(Saved data entries)
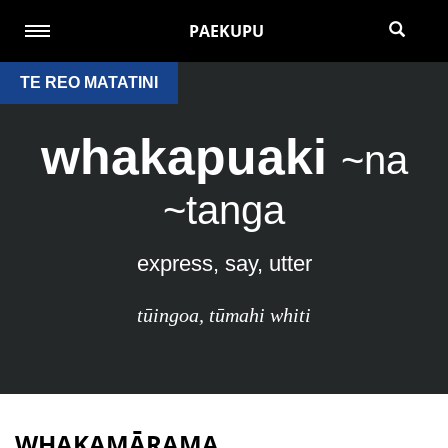
PAEKUPU
TE REO MATATINI
whakapuaki
~na
~tanga
express, say, utter
tūingoa
,
tūmahi whiti
WHAKAMĀRAMA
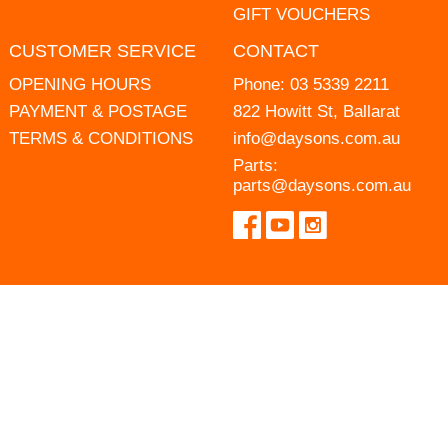
GIFT VOUCHERS
CUSTOMER SERVICE
CONTACT
OPENING HOURS
Phone:
03 5339 2211
PAYMENT & POSTAGE
822 Howitt St, Ballarat
TERMS & CONDITIONS
info@daysons.com.au
Parts:
parts@daysons.com.au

## WORK TASK
Give the lines of the entries above exactly as they appear, leaving out each picture.

## OUTPUT OF THE TASK
PAEKUPU
TE REO MATATINI
whakapuaki
~na
~tanga
express, say, utter
tūingoa
,
tūmahi whiti
WHAKAMĀRAMA
GIFT VOUCHERS
CUSTOMER SERVICE
CONTACT
OPENING HOURS
Phone:
03 5339 2211
PAYMENT & POSTAGE
822 Howitt St, Ballarat
TERMS & CONDITIONS
info@daysons.com.au
Parts:
parts@daysons.com.au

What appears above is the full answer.